The gene sets from nine species—human, mouse, dog, giant panda, polar bear, tiger (Panthera tigris, GCF_000464555.1)⁶, brown bear (Ursus arctos, GCF_003584765.1)⁷, American black bear (Ursus americanus, GCA_003344425.1)⁸ (Srivastava et al., 2019), and Tibetan black bear—were used for gene clustering. We identified clusters for all protein-coding genes using OrthoFinder v2.3.4 (Emms and Kelly, 2015) with default parameters. A Venn plot of four Ursidae species was constructed using the OrthoVenn2 webserver (Xu et al., 2019).

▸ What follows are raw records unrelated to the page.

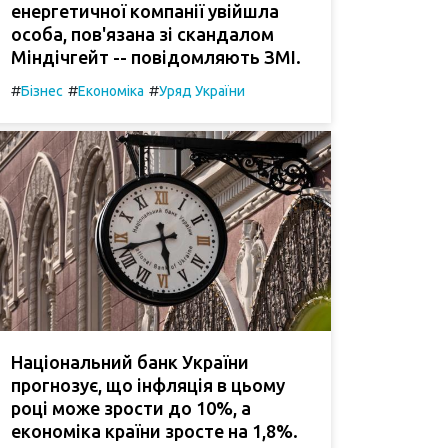
енергетичної компанії увійшла
особа, пов'язана зі скандалом
Міндічгейт -- повідомляють ЗМІ.
#
#
#
Бізнес
Економіка
Уряд України
Національний банк України
прогнозує, що інфляція в цьому
році може зрости до 10%, а
економіка країни зросте на 1,8%.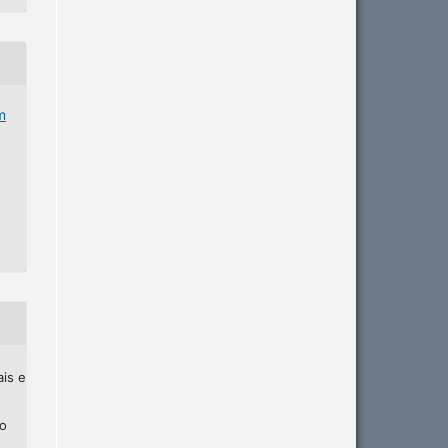
m
ais e
ho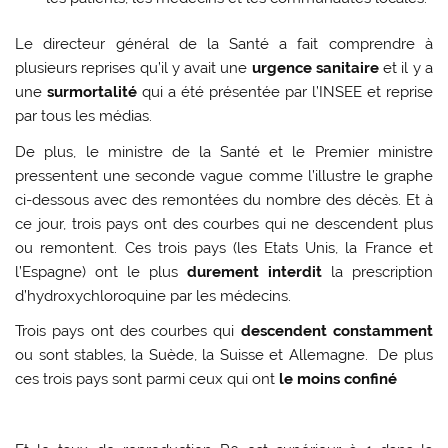
Le directeur général de la Santé a fait comprendre à
plusieurs reprises qu’il y avait une
urgence sanitaire
et il y a
une
surmortalité
qui a été présentée par l’INSEE et reprise
par tous les médias.
De plus, le ministre de la Santé et le Premier ministre
pressentent une seconde vague comme l’illustre le graphe
ci-dessous avec des remontées du nombre des décès. Et à
ce jour, trois pays ont des courbes qui ne descendent plus
ou remontent. Ces trois pays (les Etats Unis, la France et
l’Espagne) ont le plus
durement interdit
la prescription
d’hydroxychloroquine par les médecins.
Trois pays ont des courbes qui
descendent constamment
ou sont stables, la Suède, la Suisse et Allemagne. De plus
ces trois pays sont parmi ceux qui ont
le moins confiné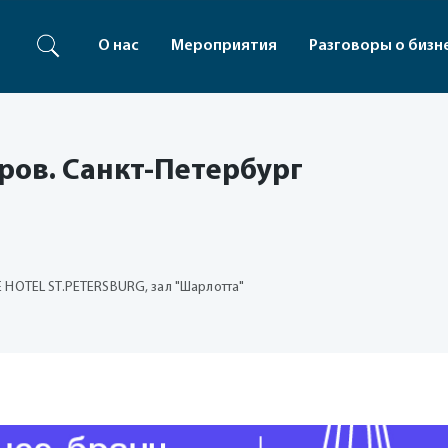
О нас
Мероприятия
Разговоры о бизн
ров. Санкт-Петербург
TE HOTEL ST.PETERSBURG, зал "Шарлотта"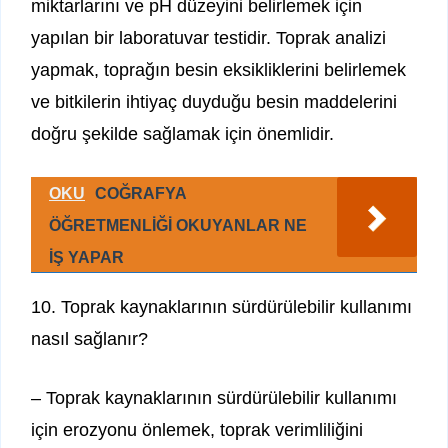
miktarlarını ve pH düzeyini belirlemek için
yapılan bir laboratuvar testidir. Toprak analizi
yapmak, toprağın besin eksikliklerini belirlemek
ve bitkilerin ihtiyaç duyduğu besin maddelerini
doğru şekilde sağlamak için önemlidir.
OKU
COĞRAFYA
ÖĞRETMENLİĞİ OKUYANLAR NE
İŞ YAPAR
10. Toprak kaynaklarının sürdürülebilir kullanımı
nasıl sağlanır?
– Toprak kaynaklarının sürdürülebilir kullanımı
için erozyonu önlemek, toprak verimliliğini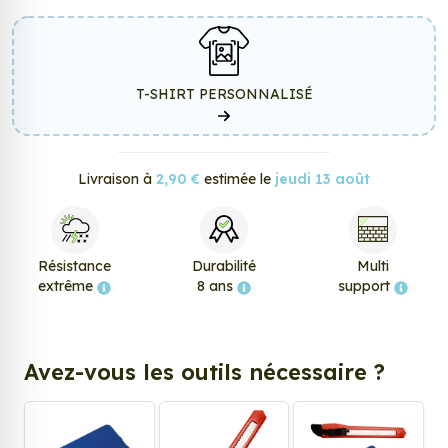
T-SHIRT PERSONNALISÉ
Livraison à
2,90 €
estimée le
jeudi 13 août
Résistance
Durabilité
Multi
extrême
8 ans
support
Avez-vous les outils nécessaire ?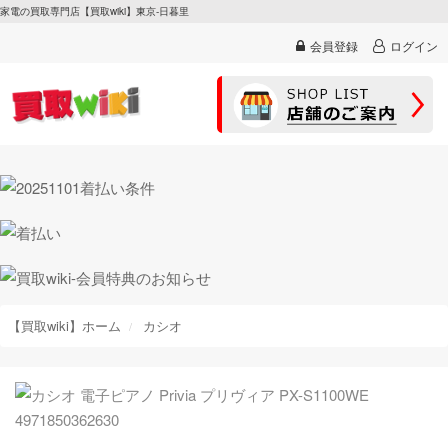
家電の買取専門店【買取wiki】東京-日暮里
会員登録
ログイン
【買取wiki】ホーム
カシオ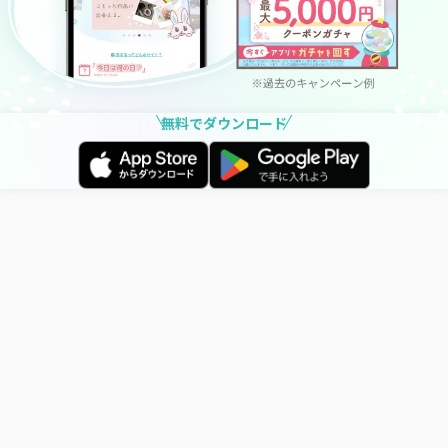
無料でダウンロード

One-to-one orthologous gene families were detected based on the gene clusters from these nine species using the result of OrthoFinder. To reconstruct the phylogenetic relationships among these animals, multiple alignments of the genes within each single-copy gene family were performed using MUSCLE 3.8.31 (Edgar, 2004), and then the Perl script pan2nal.pl (Suyama et al., 2006) was used to convert amino acid alignment to codon alignment. Only 4-fold-degenerate sites were extracted in order to reconstruct a precise phylogenetic tree. After alignment with ClustalW2 (parameters: -CONVERT -TYPE=DNA) (McWilliam et al., 2013), the phylogenetic analysis was performed in RAXML 8.2.4 (parameters: -m GTRGAMMA -f a -x 12345 -N 100 -p 12345) (Stamatakis, 2014) for each alignment. Divergence time estimations were determined using MCMCTree (part of the PAML package) (Yang, 2007) with a correlated rate clock model. The calibration time was obtained from www.timetree.org (accessed at May 30, 2019), which gave human/mouse, human/dog, dog/tiger, and dog/brown bear divergence times as 85–97, 91–101, 51–56, and 42–48 million years ago (Mya), respectively. The analysis was run twice to make sure that the result was reliable.

Population History

Pairwise sequential Markovian coalescent (PSMC) analysis (Li and Durbin, 2011), based on a hidden Markov model, was used to estimate the history of effective population sizes based on genome-wide heterozygous sequence data. The BWA-MEM algorithm (BWA v0.7.15) (Li, 2013) was used to align the clean genome sequence reads to the reference genome with default parameters. Then, by using a combination of SAMtools/BCFtools (Li et al., 2009) with PSMC recommend parameters, we obtained the consensus diploid sequences. Finally, PSMC software was run with 100 bootstraps to generate the effective population history plot. We also downloaded polar bear (SRR942298)⁹, giant panda (SRR504890)¹⁰, American black bear (SRR518723)¹¹, and brown bear (SRR935621)¹² resequencing data from NCBI. The same pipeline was run. The generation time and substitution rate were 11 years and 1.82e-8 per site per generation, respectively (Benazzo et al., 2017).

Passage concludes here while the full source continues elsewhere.